Stöbers Greif schrieb am 19.11. 2000 um 21:26:02 Uhr zu

Bergelch

Bewertung: 9 Punkt(e)

Wenn man Bergelche zu Abend mit Rinder- oder Ziegenohren füttert, löst man bei ihnen ein seltsames Verhalten aus. Sie begeben sich alsbald in abgelegene Gemächer ihres Vaterhauses und wälzen dort bis tief in die Nacht Berge englischer und französischer Zeitschriften. Sie sitzen dabei auf ihren Fersen und fühlen, wie das nährende Dunkel des Fleisches sie durchströmen. Besonders die Kontaktanzeigen lesen die Bergelche mit einem geradezu durstigem Interesse. Und dann benehmen sie sich wie Lumpengesindel.

Stöbers Greif schrieb am 7.5. 2000 um 19:17:07 Uhr zu

Bergelch

Bewertung: 13 Punkt(e)

Mit Moritz Brinkmaier, der Bergelch von der Sulzenalm, verbindet mich eine jahrelange Freundschaft. Was mich seit eh und je an Moritz beeindruckt hat, ist seine tiefe Verehrung der Damenwelt, die durch keine Erfahrung erschüttert werden konnte.
Brinkmaier hatte das weibliche Gemüt von einer einfachen, aber zugleich herrlichen und erhabenen Seite kennengelernt. Sein eigenes Weib hatte ihn in die Tiefe des wahrhaft weiblichen Wesens blicken lassen wie in einen spiegelhellen See. Elternlos wie sie war hatte sie sich die Erbschaft einer steinreichen Base, die Liebe aller ihrer Verwandten verscherzt, indem sie dem harten, ihr Leben durch manche Qual erbitterden Eindringen der Kirche mit festem Mut widerstanden, als sie, selbst in der katholischen Religion erzogen, den protestantischen Brinkmaier heiratete und kurz vorher aus reiner glühender Überzeugung in Augsburg selbst zu diesem Glauben übergetreten war.

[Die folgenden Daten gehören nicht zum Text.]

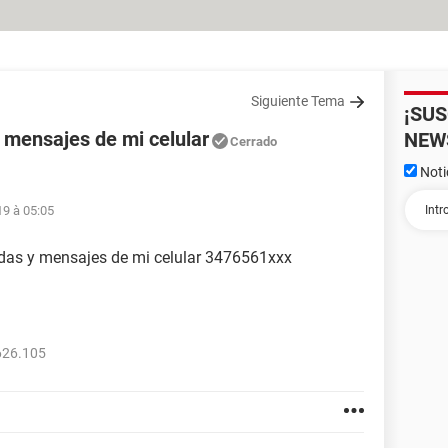
Siguiente Tema
¡SU
 mensajes de mi celular
NEW
Cerrado
Noti
19 à 05:05
adas y mensajes de mi celular 3476561xxx
626.105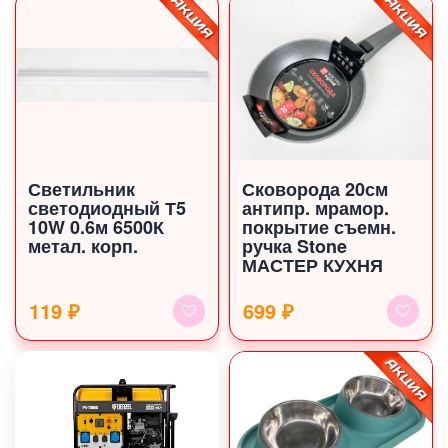
Светильник
Сковорода 20см
светодиодный Т5
антипр. мрамор.
10W 0.6м 6500К
покрытие съемн.
метал. корп.
ручка Stone
МАСТЕР КУХНЯ
119 ₽
699 ₽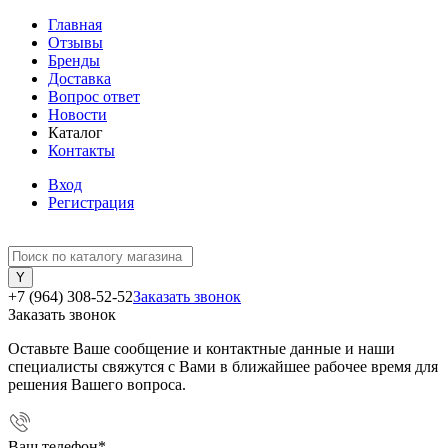
Главная
Отзывы
Бренды
Доставка
Вопрос ответ
Новости
Каталог
Контакты
Вход
Регистрация
+7 (964) 308-52-52
Заказать звонок
Заказать звонок
Оставьте Ваше сообщение и контактные данные и наши
специалисты свяжутся с Вами в ближайшее рабочее время для
решения Вашего вопроса.
Ваш телефон
*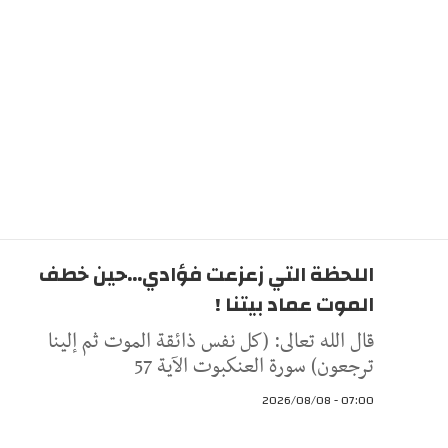
اللحظة التي زعزعت فؤادي...حين خطف
الموت عماد بيتنا !
قال الله تعالى: (كل نفس ذائقة الموت ثم إلينا
ترجعون) سورة العنكبوت الآية 57
07:00 - 2026/08/08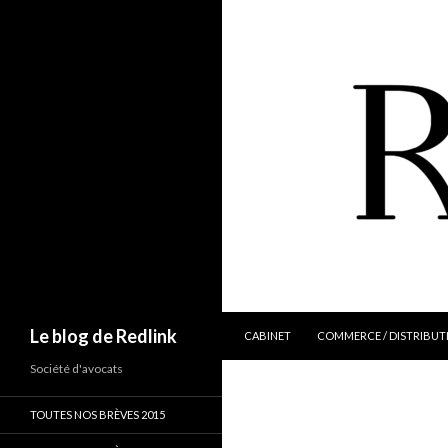
ALLER AU CONTENU
Recherche
Le blog de Redlink
CABINET
COMMERCE / DISTRIBUT
Société d'avocats
TOUTES NOS BRÈVES 2015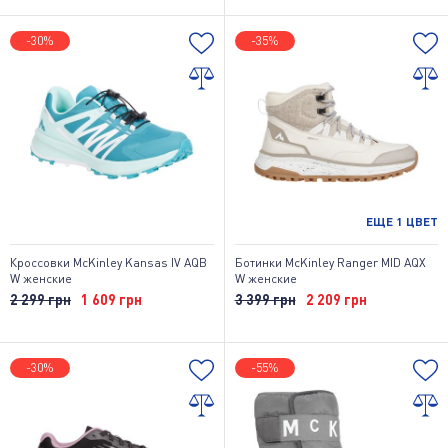
-30%
-35%
ЕЩЕ
1
ЦВЕТ
Кроссовки McKinley Kansas IV AQB
Ботинки McKinley Ranger MID AQX
W женские
W женские
2 299 грн
1 609 грн
3 399 грн
2 209 грн
-30%
-55%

Heynz Hyrnrysz schrieb am 2.12. 2000 um 01:16:43 Uhr zu

Bergelch

Bewertung: 8 Punkt(e)

Die Bergelche Würgberger und Grundmoser fuhren in einem dicken Amischlitten eine schmale Bergstraße entlang. Bald kamen sie an eine besonders enge Kurve, an der, aufgrund der Überlänge des Wagens, rangiert werden musste. Würgberger, der den Wagen lenkte, geriet beim zurücksetzen zu nah an den Rand einer Schlucht, wodurch der Wagen mit dem Heck so weit ueber den Abgrund rutschte, dass die Hinterraeder frei in der Luft hingen. Das hinterradgetriebene Fahrzeug war somit nicht mehr manövrierfaehig.

»Ich steig aus und schieb an!«, rief Grundmoser, der unter den Bergelchen für seine schnelle Auffassungsgabe bekannt war. Er riss also die Beifahrertür auf, und sprang mit einigen Sätzen schnell hinter den Wagen. Da sich aber am hinteren Teil des Wagens keinerlei Boden mehr befand, wurde Grundmoser die in dieser Gegend außerordentlich gut funktionierende Schwerkraft zum Verhängnis. Er stürtze in die Schlucht, zerschellte auf felsigem Grund und verstarb.

Würgberger erkannte, dass er den Wagen alleine nicht mehr flott bekommen würde, und ging zu Fuß nach Hause.

Stöbers Greif schrieb am 22.11. 2000 um 19:45:30 Uhr zu

Bergelch

Bewertung: 9 Punkt(e)

So wie man in der Natur keine zwei Blätter von genau demselben Grün findet, so sind in den unsterblichen Gesängen der Bergelche keine zwei Betonungen, die denselben Ausdruckswert besitzen! Diese in höchster Lyrizität gestalteten Lieder bringen alle edlen Saiten des Elchherzens gleichzeitig zum Schwingen.